Meat production has a huge impact on our environment. From the fodder and grounds they feed on to the processing they undergo from the farm to your plate, animals generate about 18 percent of greenhouse gas emissions, according to the Food and Agriculture Organization of the United Nations. Animal meat is also a source of saturated fat, which can lead to high cholesterol, cardiovascular disease, cancer, and other major health problems.
This doesn’t mean you have to swear off meat for life, though. Even a few vegetarian meals during the week can make a significant improvement in your health and the environment. For recipes, check out this article on Lent-friendly meals. And while you’re at it, since abstaining from meat on Fridays is a traditional part of Lent, why not consider creating a regular meatless weekday tradition for the rest of the year too?
‘TIS THE SEASON
When it comes to picking produce, opt for fruits and vegetables that are in season. Since this fare is sold fresh, it doesn’t undergo prolonged processing or storage—steps that consume a lot of resources—and still retains much of its nutritional value. Plus, these prime picks sell for much lower prices and are often the sweetest in store.
TAKE A HIKE
A lot of people spend hours in traffic only to squeeze in a quick workout between engagements. Why not tackle both transportation and exercise at the same time and make your way to nearby destinations on foot? While farther distances do require the convenience of a car, shorter routes are a great opportunity to walk.
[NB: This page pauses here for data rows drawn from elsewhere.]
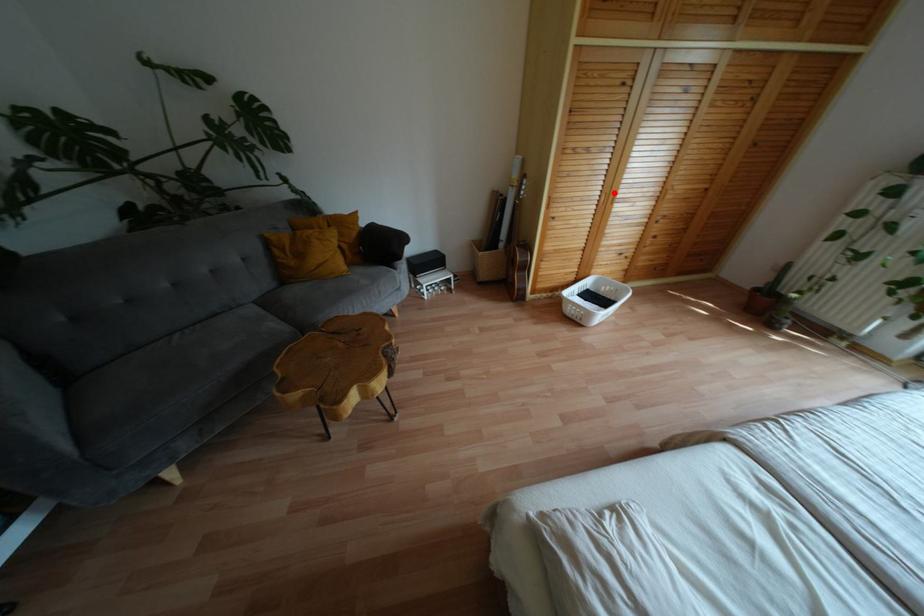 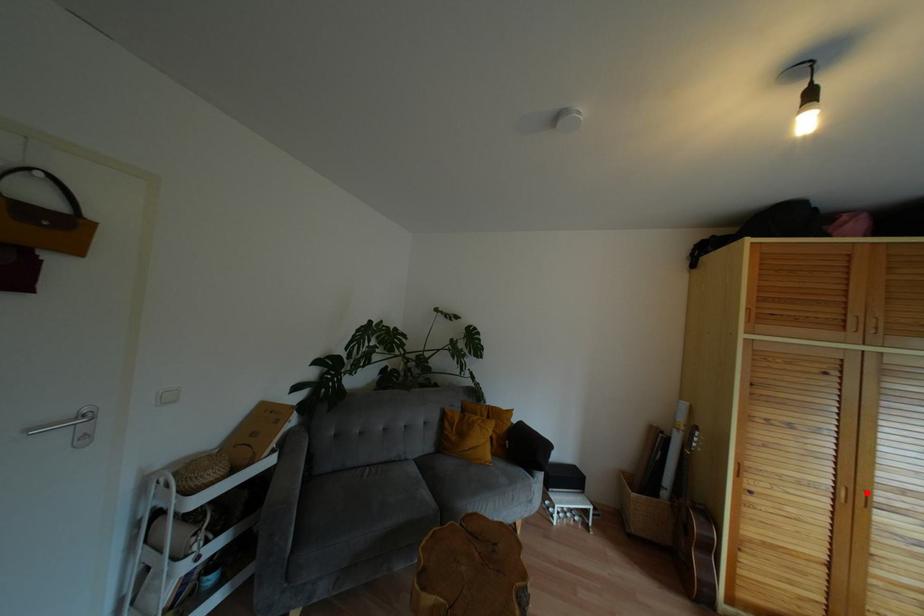 I am providing you with two images of the same scene from different viewpoints. A red point is marked on the first image and another point is marked on the second image. Are the points marked in image1 and image2 representing the same 3D position?

Yes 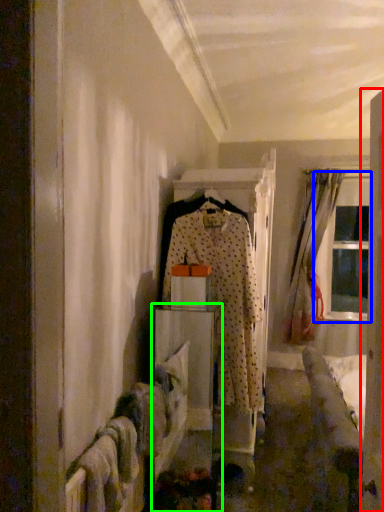 Question: Which is farther away from door (highlighted by a red box)? window (highlighted by a blue box) or furniture (highlighted by a green box)?

Choices:
 (A) window
 (B) furniture

Answer: (A) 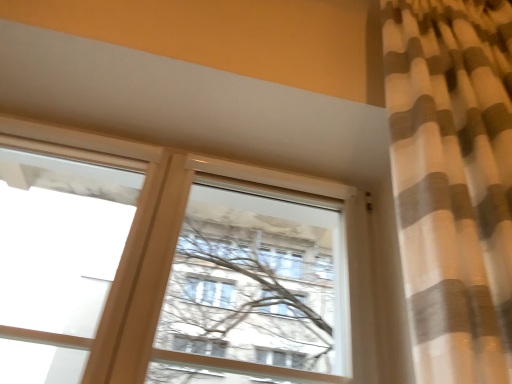 Question: From the image's perspective, is white matte window at center, which is counted as the second window, starting from the left, located above or below transparent glass window at upper left, which is the 1th window in left-to-right order?

Choices:
 (A) below
 (B) above

Answer: (A)

Question: Is white matte window at center, arranged as the first window when viewed from the right, inside the boundaries of transparent glass window at upper left, the second window from the right, or outside?

Choices:
 (A) outside
 (B) inside

Answer: (A)

Question: Based on their positions, is white matte window at center, arranged as the first window when viewed from the right, located to the left or right of transparent glass window at upper left, which is the 1th window in left-to-right order?

Choices:
 (A) right
 (B) left

Answer: (A)

Question: Is point (52, 208) positioned closer to the camera than point (165, 362)?

Choices:
 (A) closer
 (B) farther

Answer: (A)

Question: Considering the positions of transparent glass window at upper left, which is the 1th window in left-to-right order, and white matte window at center, which is counted as the second window, starting from the left, in the image, is transparent glass window at upper left, which is the 1th window in left-to-right order, wider or thinner than white matte window at center, which is counted as the second window, starting from the left,?

Choices:
 (A) thin
 (B) wide

Answer: (A)

Question: From the image's perspective, is transparent glass window at upper left, the second window from the right, above or below white matte window at center, which is counted as the second window, starting from the left?

Choices:
 (A) below
 (B) above

Answer: (B)

Question: Considering their positions, is transparent glass window at upper left, the second window from the right, located in front of or behind white matte window at center, which is counted as the second window, starting from the left?

Choices:
 (A) front
 (B) behind

Answer: (A) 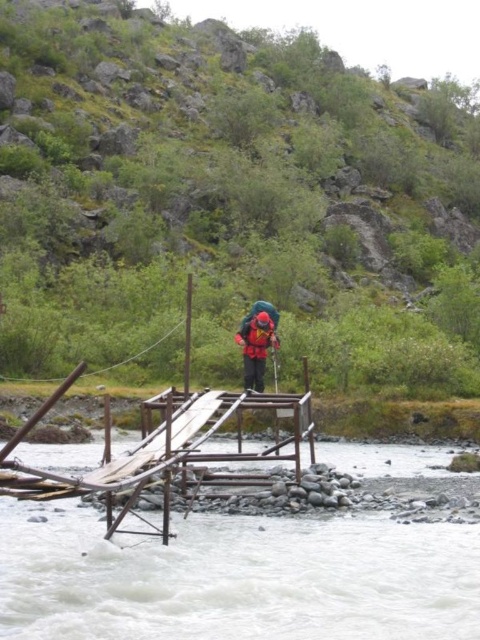 Question: Which of the following is the farthest from the observer?

Choices:
 (A) red fabric helmet at center
 (B) green grassy hillside at upper center

Answer: (B)

Question: Is green grassy hillside at upper center positioned at the back of red fabric helmet at center?

Choices:
 (A) no
 (B) yes

Answer: (B)

Question: Which is farther from the red fabric helmet at center?

Choices:
 (A) white frothy water at center
 (B) green grassy hillside at upper center

Answer: (B)

Question: Can you confirm if green grassy hillside at upper center is positioned to the right of white frothy water at center?

Choices:
 (A) yes
 (B) no

Answer: (B)

Question: Can you confirm if white frothy water at center is wider than red fabric helmet at center?

Choices:
 (A) yes
 (B) no

Answer: (A)

Question: Considering the real-world distances, which object is closest to the red fabric helmet at center?

Choices:
 (A) green grassy hillside at upper center
 (B) white frothy water at center

Answer: (B) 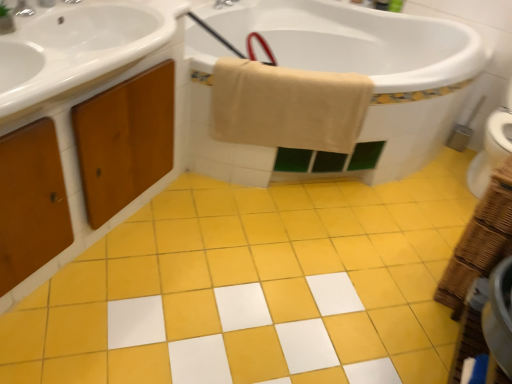 This screenshot has height=384, width=512. In order to click on free space in front of white glossy bathtub at upper center in this screenshot , I will do `click(247, 284)`. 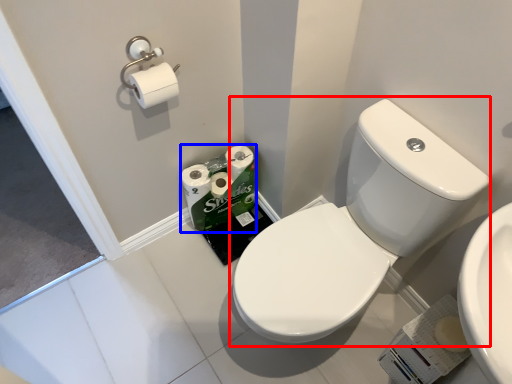 Question: Which object is further to the camera taking this photo, sink (highlighted by a red box) or toilet paper (highlighted by a blue box)?

Choices:
 (A) sink
 (B) toilet paper

Answer: (B) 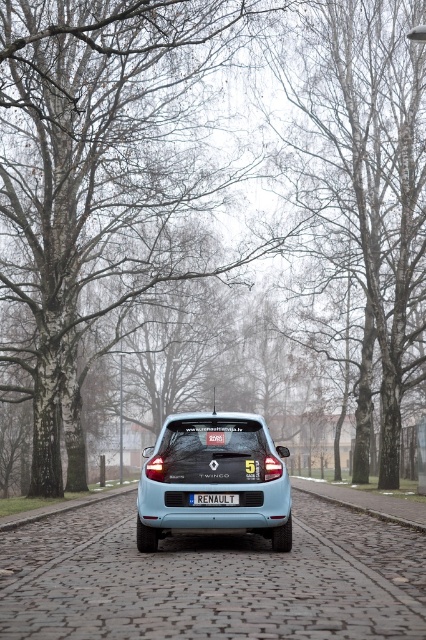 Question: Estimate the real-world distances between objects in this image. Which object is farther from the cobblestone at lower center?

Choices:
 (A) blue plastic license plate at center
 (B) light blue matte hatchback at center

Answer: (A)

Question: Can you confirm if light blue matte hatchback at center is positioned above cobblestone at lower center?

Choices:
 (A) no
 (B) yes

Answer: (B)

Question: Is light blue matte hatchback at center closer to the viewer compared to cobblestone pavement at center?

Choices:
 (A) no
 (B) yes

Answer: (B)

Question: Considering the real-world distances, which object is closest to the cobblestone at lower center?

Choices:
 (A) blue plastic license plate at center
 (B) light blue matte hatchback at center
 (C) cobblestone pavement at center

Answer: (B)

Question: Is cobblestone pavement at center to the right of blue plastic license plate at center from the viewer's perspective?

Choices:
 (A) yes
 (B) no

Answer: (A)

Question: Which object appears closest to the camera in this image?

Choices:
 (A) light blue matte hatchback at center
 (B) cobblestone pavement at center
 (C) blue plastic license plate at center

Answer: (A) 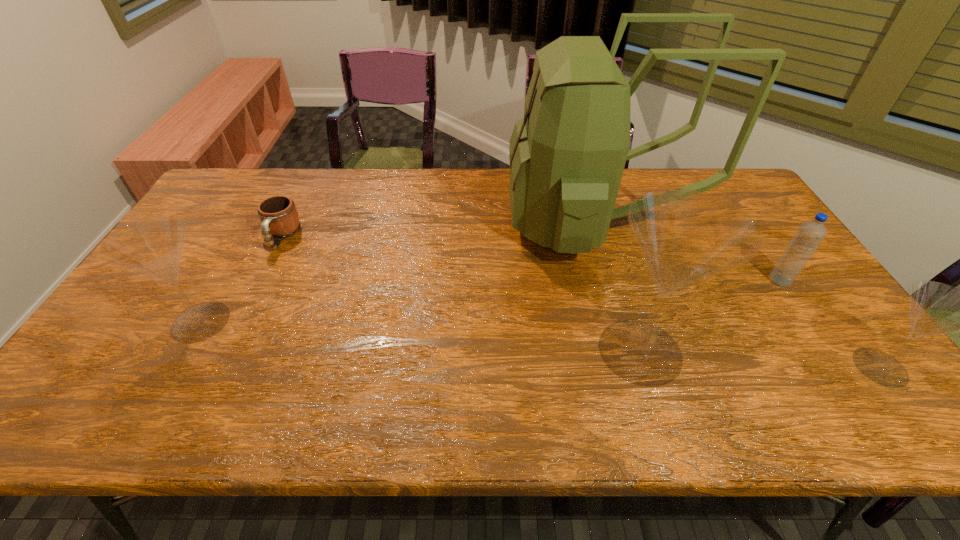 Identify the location of vacant spot for a new flute_glass to ensure equal spacing. The height and width of the screenshot is (540, 960). point(414,336). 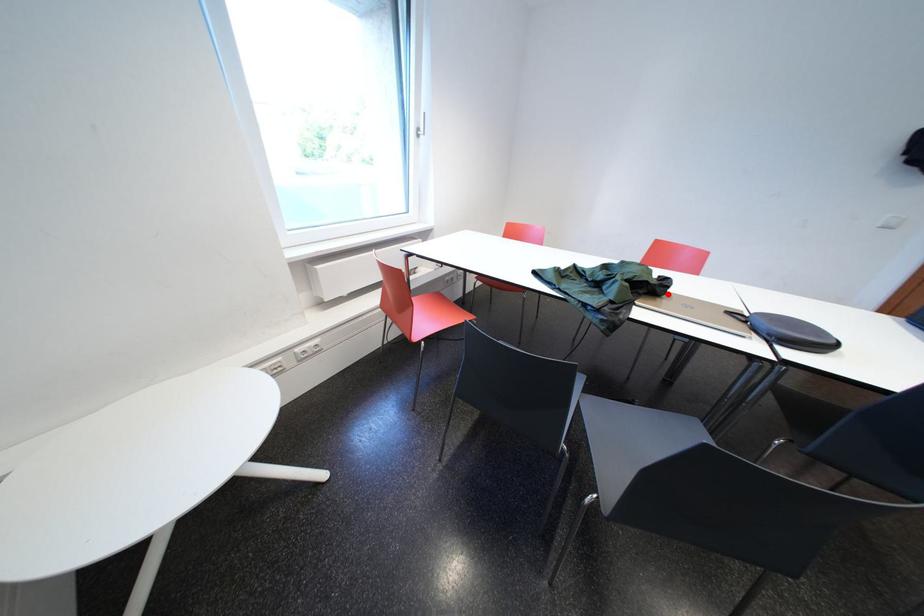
Start by parking slightly farther away rather than driving around the block for a nearer slot—you may even find a cheaper place to park your car if you’re willing to venture farther afield. Slowly progress toward longer routes, and before you know it, you’ll be looking forward to your occasional strolls! Check out Map My Walk for some tried-and-tested walking routes.
MANUAL VS. AUTOMATIC
High-tech, high-powered gadgets may be enticing, but they also tend to consume a lot of electricity. Lower-tech human-powered equipment (think brooms, manual can openers, non-electric razors, and the like) require more effort on your part, but they do the job just the same, while taking less of a toll on the environment. Some tasks, like washing clothes, sweeping floors, and so on, can even give you a decent workout.
We may not see them, but particles in the air we breathe greatly affect our health. Irritants, such as mold, dust, pollen, and the like, can quickly build up if an area is not properly maintained.
Instead of spending more resources for air purifiers and exhaust fans, try some more natural methods: open windows on breezy days, brighten the room with a few houseplants, replace carpet with wood floors wherever possible, and of course, clean the area well and often. Make sure to use natural cleaning ingredients (i.e., baking soda, vinegar, etc. instead of aerosol sprays). Or visit Messy Bessy for some great green cleaning products.
GROW A GREEN THUMB
If space permits, consider planting trees, flowers, or shrubs in your yard. This added greenery provides lush, tranquil landscaping, as well as improves the air quality by producing oxygen and absorbing carbon dioxide. The warm weather of the Philippines is perfect for palm trees, select fruit trees (mango, jackfruit, etc.), and tropical flowers (hibiscus, orchids, etc.). You can even work on a small herb garden, which will ensure that the little bits of flavor you add to your recipes, like mint, basil, oregano, and so on, go directly from the garden into the mixing bowl. Many herbs and flowers can be grown right out of pots, so even if you’re living in an apartment or condo, you’ll still have space for a little greenery.
THINK OUTSIDE THE BOTTLE
Bottled water is often thought of as being cleaner and healthier. Studies show, however, that bottled water might not be any better than your average tap variety. Bottled water facilities are not very closely monitored, and several brands have been found to contain levels of contamination. The plastic packaging also consumes vast amounts of energy to produce, collect, and recycle.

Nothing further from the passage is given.